EXTRACTED INFORMATION:
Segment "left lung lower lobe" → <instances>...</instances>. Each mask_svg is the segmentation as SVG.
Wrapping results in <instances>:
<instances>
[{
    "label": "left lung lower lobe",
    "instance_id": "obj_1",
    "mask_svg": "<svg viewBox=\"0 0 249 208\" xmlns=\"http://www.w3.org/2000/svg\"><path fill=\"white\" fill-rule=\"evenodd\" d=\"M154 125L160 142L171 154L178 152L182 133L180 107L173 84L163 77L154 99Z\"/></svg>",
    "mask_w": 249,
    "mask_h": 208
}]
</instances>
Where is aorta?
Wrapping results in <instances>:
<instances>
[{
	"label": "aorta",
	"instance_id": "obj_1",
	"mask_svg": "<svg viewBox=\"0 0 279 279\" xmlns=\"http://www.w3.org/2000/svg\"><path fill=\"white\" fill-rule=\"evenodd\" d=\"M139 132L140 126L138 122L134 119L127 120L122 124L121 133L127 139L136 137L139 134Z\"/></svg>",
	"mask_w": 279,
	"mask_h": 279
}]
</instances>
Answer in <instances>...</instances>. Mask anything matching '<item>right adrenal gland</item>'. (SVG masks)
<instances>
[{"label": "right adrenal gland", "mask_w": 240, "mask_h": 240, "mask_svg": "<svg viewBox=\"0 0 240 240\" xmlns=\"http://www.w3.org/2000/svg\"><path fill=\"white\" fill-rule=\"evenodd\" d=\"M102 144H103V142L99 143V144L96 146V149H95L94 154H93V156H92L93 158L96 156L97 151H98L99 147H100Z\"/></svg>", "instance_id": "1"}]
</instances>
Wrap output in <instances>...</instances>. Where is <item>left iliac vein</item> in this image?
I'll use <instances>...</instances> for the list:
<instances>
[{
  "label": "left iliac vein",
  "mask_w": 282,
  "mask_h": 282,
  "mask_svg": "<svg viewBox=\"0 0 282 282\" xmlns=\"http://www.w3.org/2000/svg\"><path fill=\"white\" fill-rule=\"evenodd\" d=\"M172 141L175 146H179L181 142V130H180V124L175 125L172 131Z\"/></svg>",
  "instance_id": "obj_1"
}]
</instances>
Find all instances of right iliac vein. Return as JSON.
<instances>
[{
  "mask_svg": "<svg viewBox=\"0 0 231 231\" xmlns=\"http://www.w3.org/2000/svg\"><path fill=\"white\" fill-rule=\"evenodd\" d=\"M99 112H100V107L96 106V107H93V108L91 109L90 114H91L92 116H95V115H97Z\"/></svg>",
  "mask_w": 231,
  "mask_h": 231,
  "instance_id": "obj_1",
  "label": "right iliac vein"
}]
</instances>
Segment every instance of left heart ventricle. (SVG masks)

EXERCISE AIM: Repeat the data above, word for word.

RESPONSE AREA:
Segment "left lung lower lobe" → <instances>...</instances>. Each mask_svg is the segmentation as SVG.
Wrapping results in <instances>:
<instances>
[{
    "label": "left lung lower lobe",
    "instance_id": "obj_1",
    "mask_svg": "<svg viewBox=\"0 0 249 208\" xmlns=\"http://www.w3.org/2000/svg\"><path fill=\"white\" fill-rule=\"evenodd\" d=\"M154 125L160 142L171 154L178 152L182 133L180 107L173 84L163 77L154 99Z\"/></svg>",
    "mask_w": 249,
    "mask_h": 208
}]
</instances>
Where is aorta?
Wrapping results in <instances>:
<instances>
[{
	"label": "aorta",
	"instance_id": "obj_1",
	"mask_svg": "<svg viewBox=\"0 0 279 279\" xmlns=\"http://www.w3.org/2000/svg\"><path fill=\"white\" fill-rule=\"evenodd\" d=\"M139 132L140 126L138 122L134 119L127 120L122 124L121 133L127 139L136 137L139 134Z\"/></svg>",
	"mask_w": 279,
	"mask_h": 279
}]
</instances>
Answer in <instances>...</instances>. Mask anything matching '<item>right adrenal gland</item>'. (SVG masks)
<instances>
[{"label": "right adrenal gland", "mask_w": 240, "mask_h": 240, "mask_svg": "<svg viewBox=\"0 0 240 240\" xmlns=\"http://www.w3.org/2000/svg\"><path fill=\"white\" fill-rule=\"evenodd\" d=\"M102 144H103V142L99 143V144L96 146V149H95L94 154H93V156H92L93 158L96 156L97 151H98L99 147H100Z\"/></svg>", "instance_id": "1"}]
</instances>
Wrap output in <instances>...</instances>. Where is <item>left iliac vein</item> in this image?
I'll use <instances>...</instances> for the list:
<instances>
[{
  "label": "left iliac vein",
  "mask_w": 282,
  "mask_h": 282,
  "mask_svg": "<svg viewBox=\"0 0 282 282\" xmlns=\"http://www.w3.org/2000/svg\"><path fill=\"white\" fill-rule=\"evenodd\" d=\"M172 141L175 146H179L181 142V130H180V124L175 125L172 131Z\"/></svg>",
  "instance_id": "obj_1"
}]
</instances>
Find all instances of right iliac vein. Return as JSON.
<instances>
[{
  "mask_svg": "<svg viewBox=\"0 0 231 231\" xmlns=\"http://www.w3.org/2000/svg\"><path fill=\"white\" fill-rule=\"evenodd\" d=\"M99 112H100V107L96 106V107H93V108L91 109L90 114H91L92 116H95V115H97Z\"/></svg>",
  "mask_w": 231,
  "mask_h": 231,
  "instance_id": "obj_1",
  "label": "right iliac vein"
}]
</instances>
Segment every instance of left heart ventricle. (SVG masks)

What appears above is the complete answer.